Some of the" typical" responses to frustration include anger, quitting (burn out or giving up), loss of self-esteem and self-confidence, stress and depression.
Anger management: 10 tips to tame your temper
anger: there is a saying" frustration begets anger and anger begets aggression. Direct anger, is expressed toward the object perceived as the cause of the frustration. If a machine does not work, you might hit it or kick it. If someone gets in your way, you could verbally threaten them or push them aside. If the source of the frustration is too powerful or threatening for direct aggression, displaced aggression is often used. The aggression is redirected toward a less threatening and more available object.

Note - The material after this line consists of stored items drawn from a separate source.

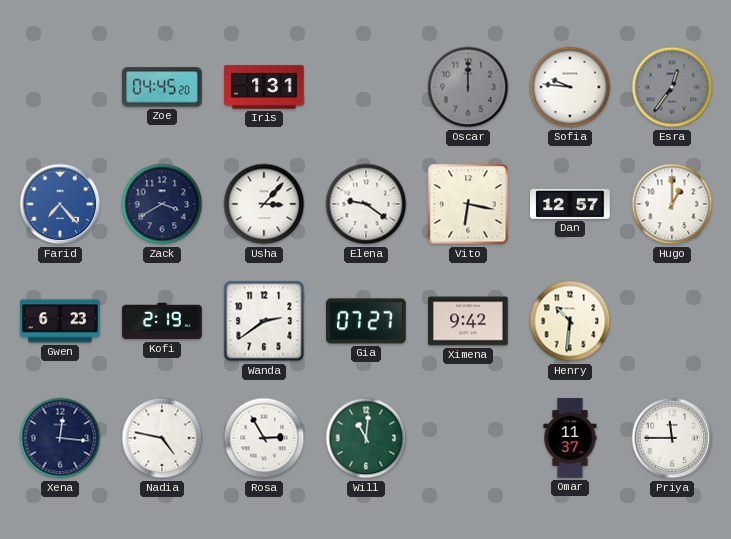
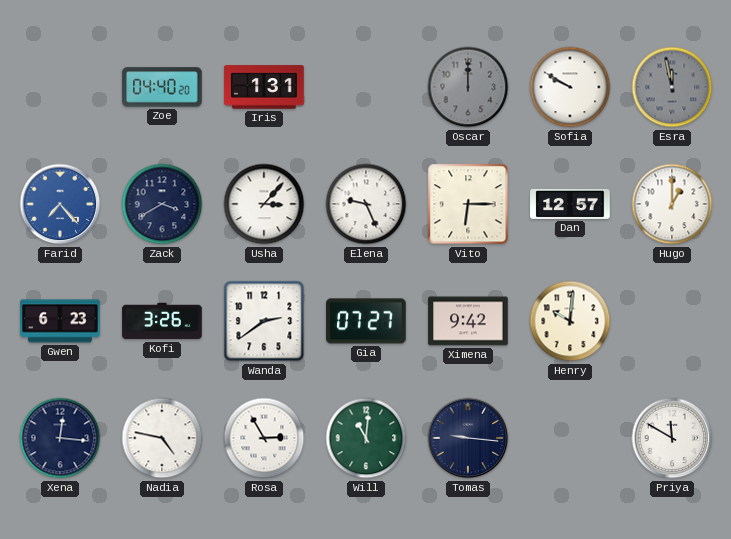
Zoe: 04:45 -> 04:40
Sofia: 9:46 -> 9:50
Esra: 12:36 -> 11:58
Elena: 9:21 -> 9:26
Vito: 6:17 -> 6:15
Kofi: 2:19 -> 3:26
Henry: 10:31 -> 10:01
Tomas: none -> 9:16
Omar: 11:37 -> none
Priya: 11:45 -> 11:50
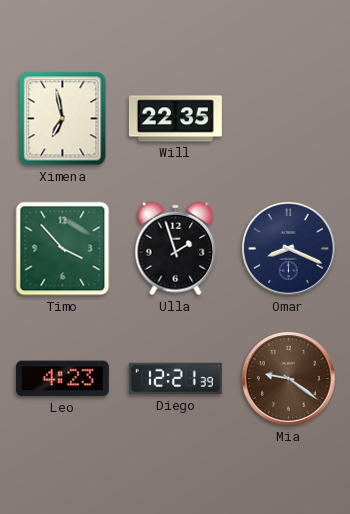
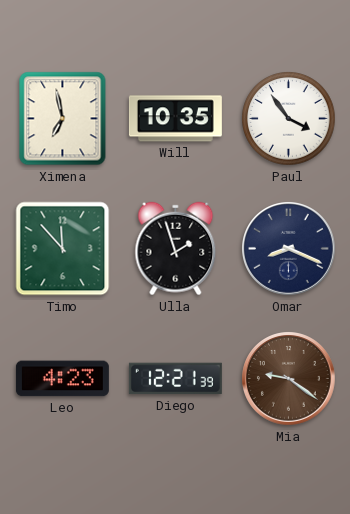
Will: 22:35 -> 10:35
Paul: none -> 3:54
Timo: 3:53 -> 11:53
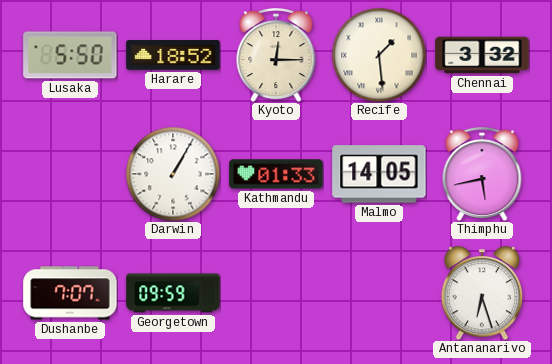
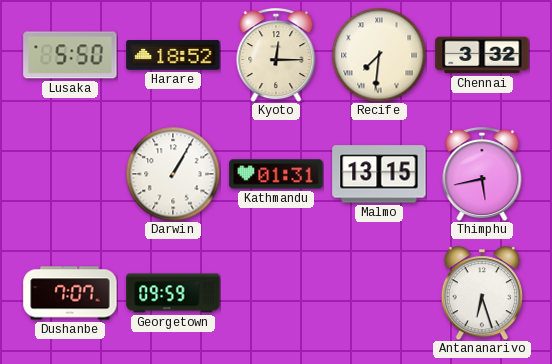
Recife: 1:29 -> 7:31
Kathmandu: 01:33 -> 01:31
Malmo: 14:05 -> 13:15
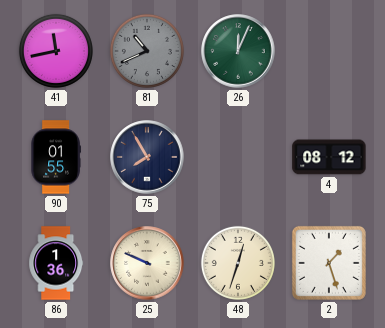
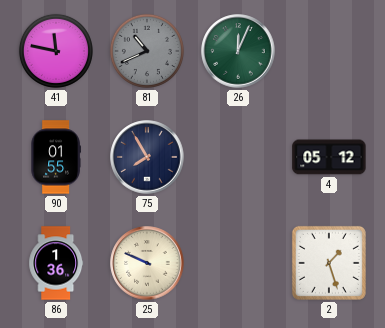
41: 11:43 -> 11:47
4: 08:12 -> 05:12
48: 12:33 -> none
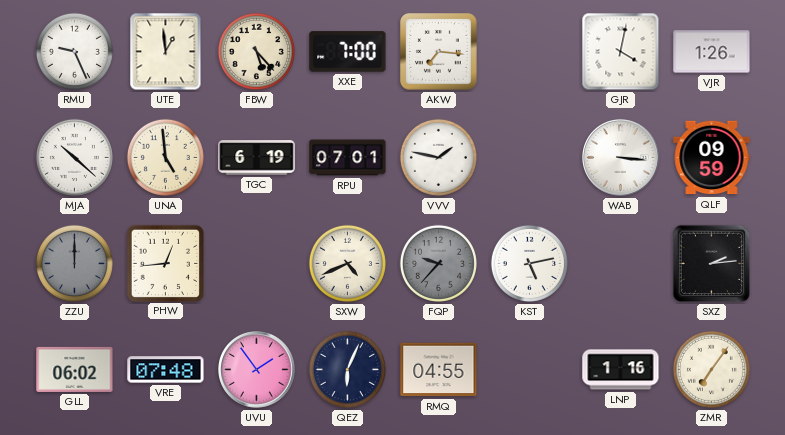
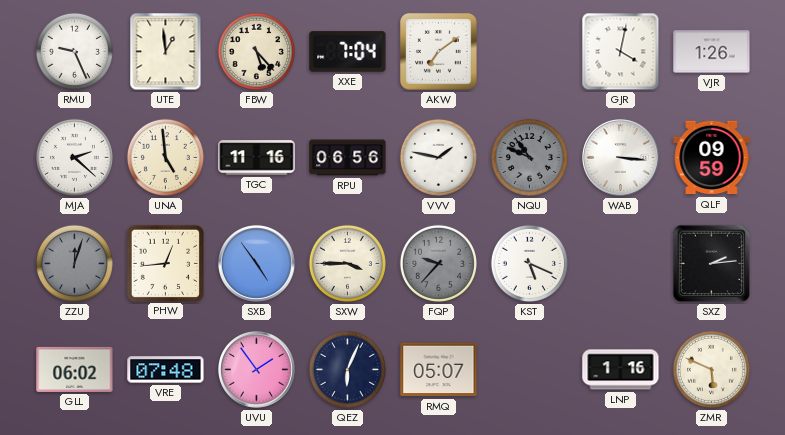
XXE: 7:00 -> 7:04
AKW: 7:16 -> 7:09
MJA: 10:22 -> 2:22
TGC: 6:19 -> 11:16
RPU: 07:01 -> 06:56
NQU: none -> 10:49
ZZU: 12:00 -> 12:03
SXB: none -> 4:54
SXW: 4:41 -> 3:45
KST: 5:13 -> 5:19
RMQ: 04:55 -> 05:07
ZMR: 7:06 -> 5:49
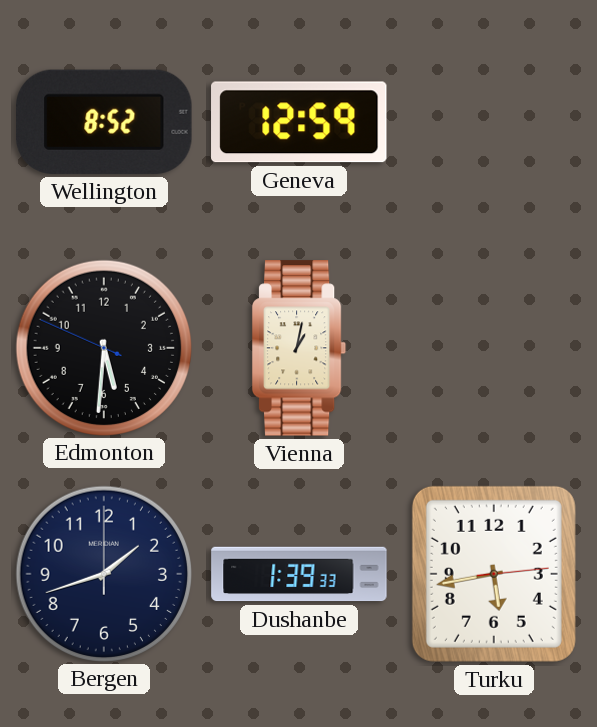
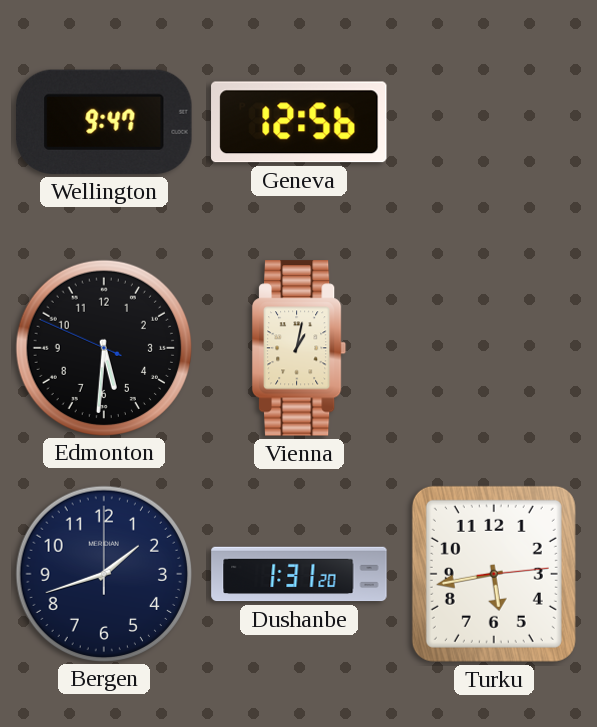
Wellington: 8:52 -> 9:47
Geneva: 12:59 -> 12:56
Dushanbe: 1:39 -> 1:31
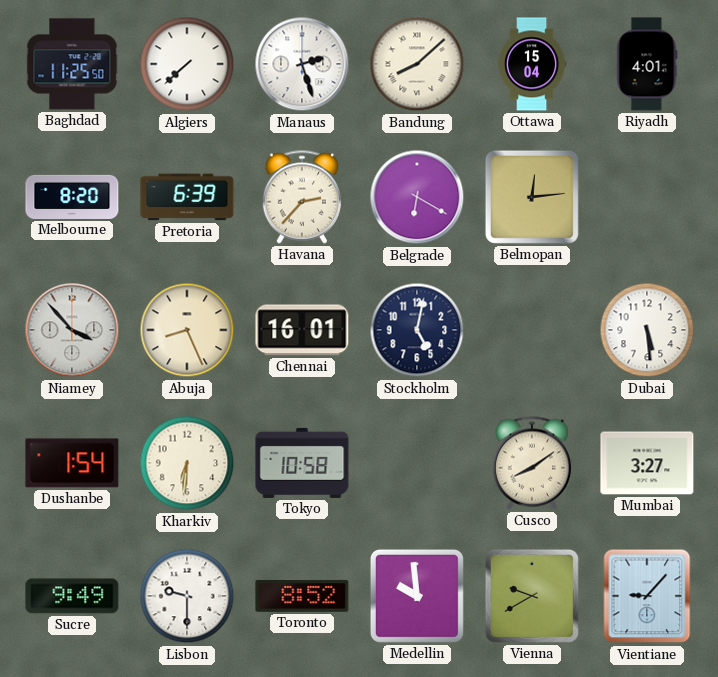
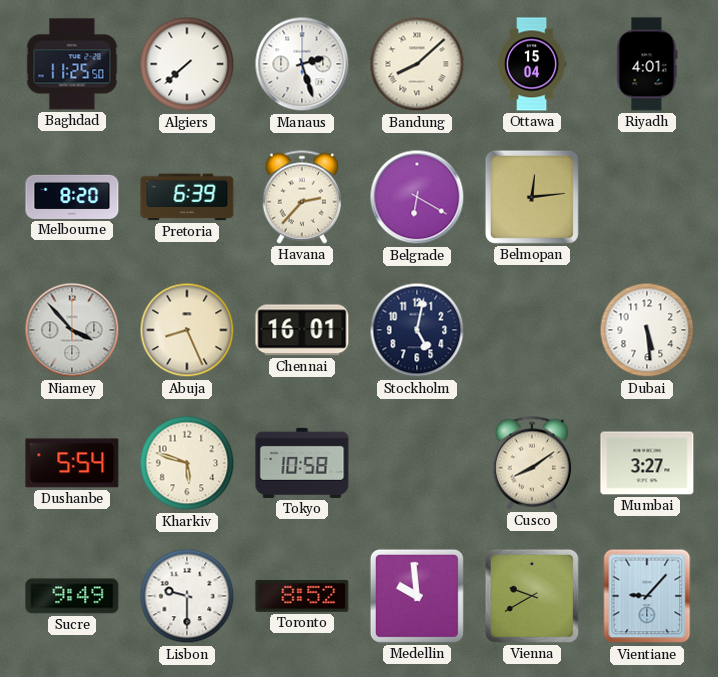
Dushanbe: 1:54 -> 5:54
Kharkiv: 6:31 -> 5:48
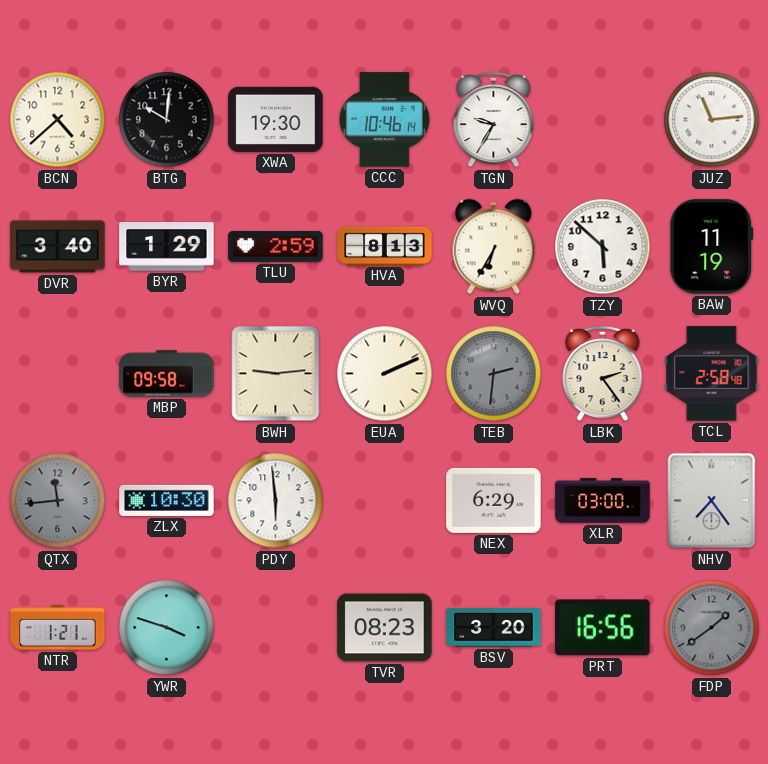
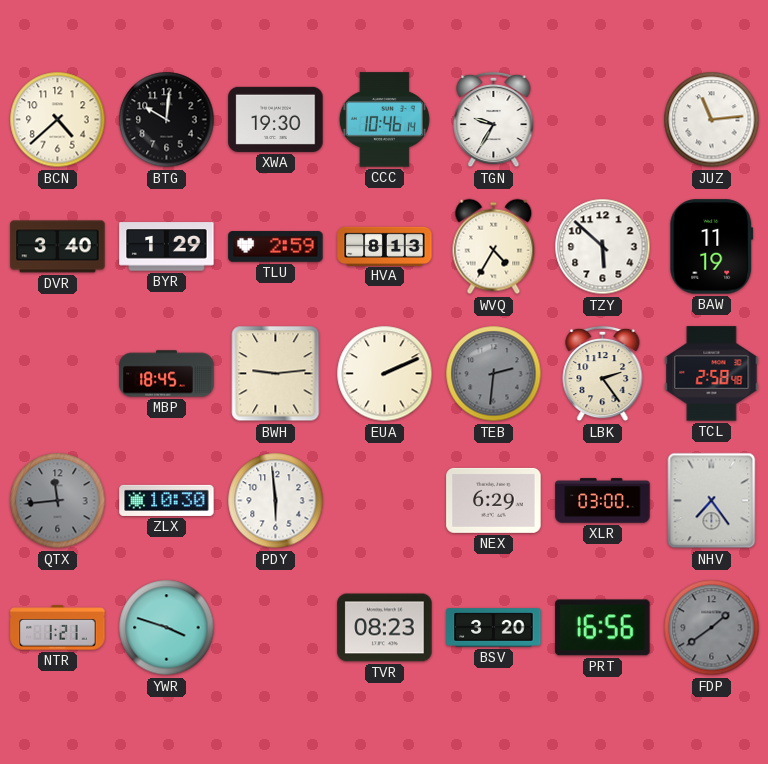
WVQ: 6:35 -> 4:35
MBP: 09:58 -> 18:45
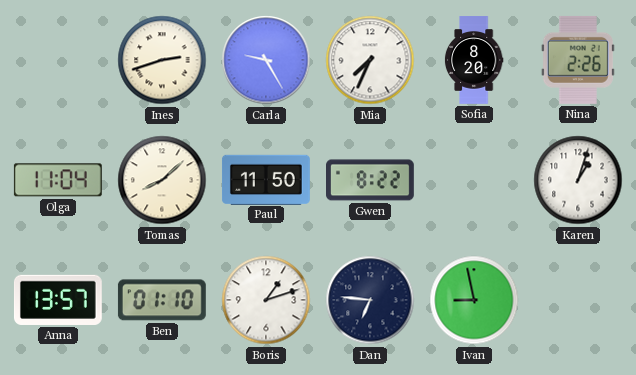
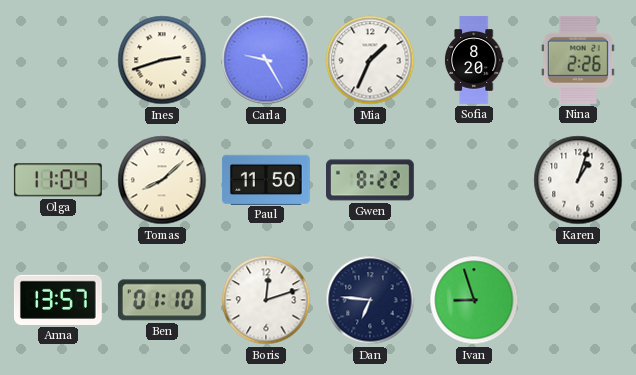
Mia: 7:34 -> 1:34
Boris: 1:12 -> 12:12
Ivan: 8:58 -> 8:57
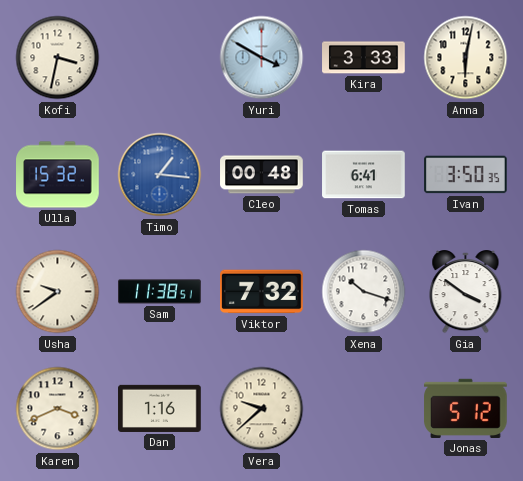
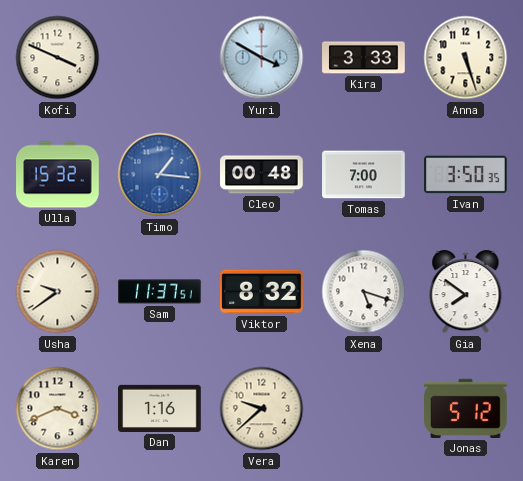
Kofi: 3:32 -> 3:49
Anna: 6:02 -> 5:27
Tomas: 6:41 -> 7:00
Sam: 11:38 -> 11:37
Viktor: 7:32 -> 8:32
Xena: 10:18 -> 5:18
Gia: 3:51 -> 7:51
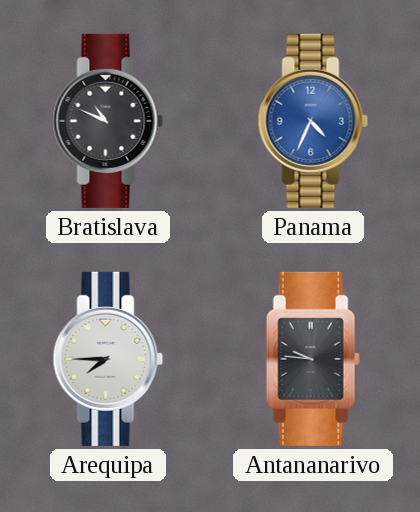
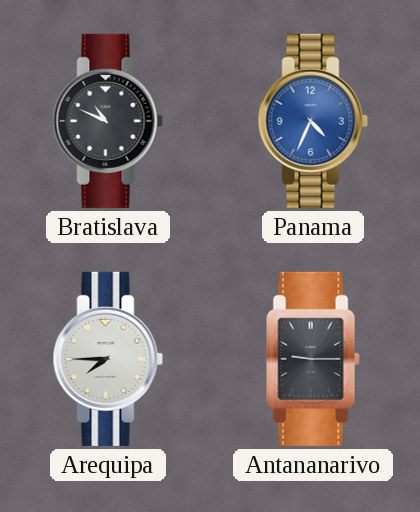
Antananarivo: 9:46 -> 9:15
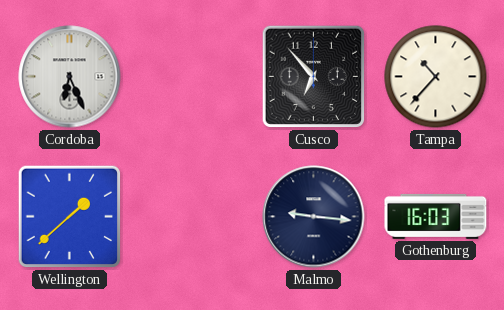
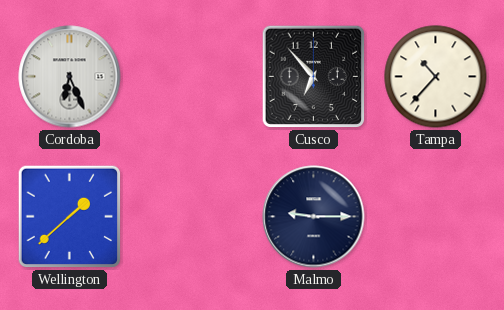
Malmo: 9:16 -> 9:15
Gothenburg: 16:03 -> none
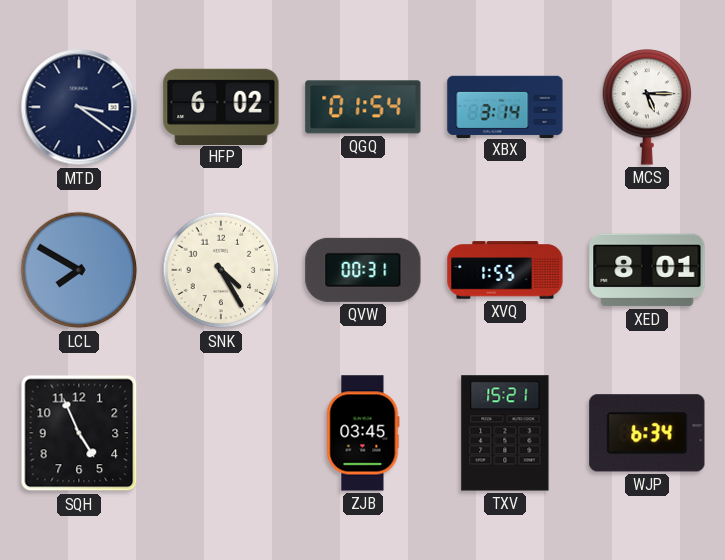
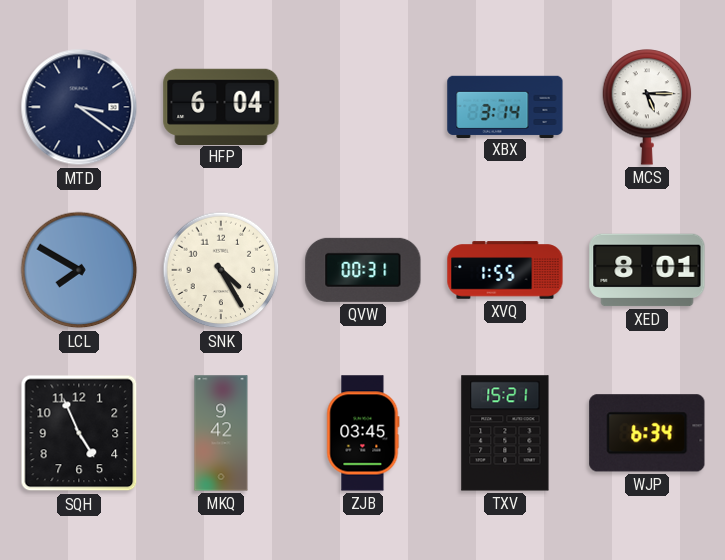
HFP: 6:02 -> 6:04
QGQ: 01:54 -> none
MKQ: none -> 9:42
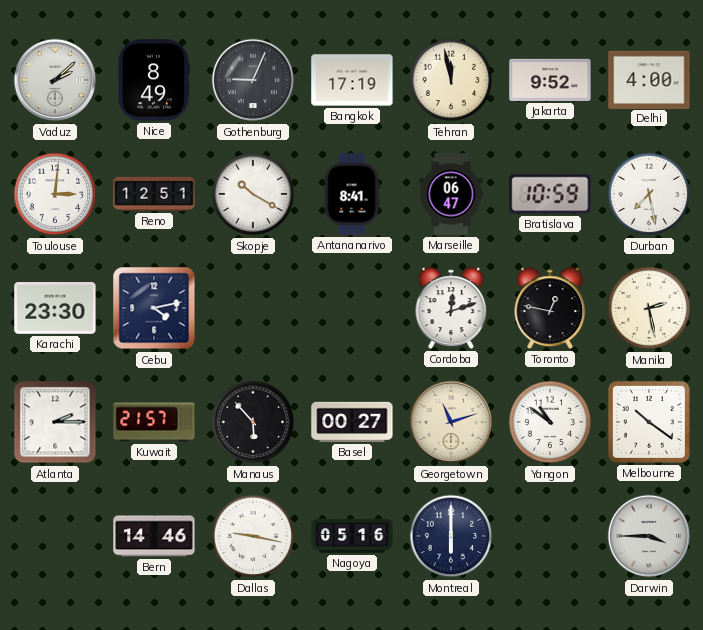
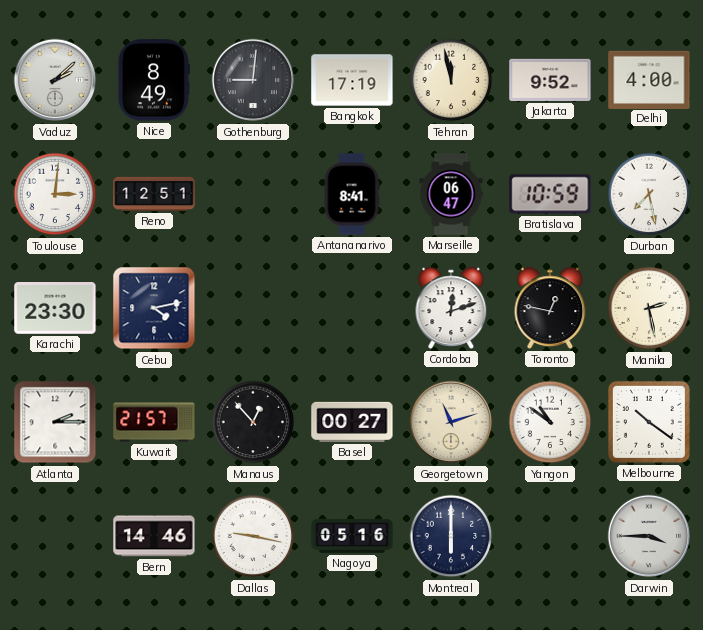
Gothenburg: 9:04 -> 9:01
Skopje: 10:20 -> none
Manaus: 5:53 -> 12:53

An angry person often acts without thinking. The person has given in to the frustration and they have given up restraint. Anger can be a healthy response if it motivates us to positive action but all too often the actions we engage in when angry are destructive. Indeed, if we could see a videotape of ourselves getting angry, the humiliation might well help cure us of anger. When you feel frustration building, you have to practice learned responses that lead to healthy actions instead of destructive ones.
Giving up: giving up on a goal can be productive if the goal is truly out of reach. However, more often giving up (quitting or being apathetic) is another form of giving in to frustration. When repeatedly frustrated, people can drop out of school, quit jobs, or move away. Apathy is giving up all of your goals, so you cannot be frustrated by trying to reach them.
We live in difficult time and we have to be persistent in order to accomplish. Consider how many projects you began, and then gave up, because you became frustrated and lost patience. Make a list of things you started and quit because they seemed too difficult. Now calculate the disappointment and loss you suffered by not dealing with the frustration in a more healthy way. Try to remember that quitters never win, and winners never quit. Losing your temper means you're a quitter.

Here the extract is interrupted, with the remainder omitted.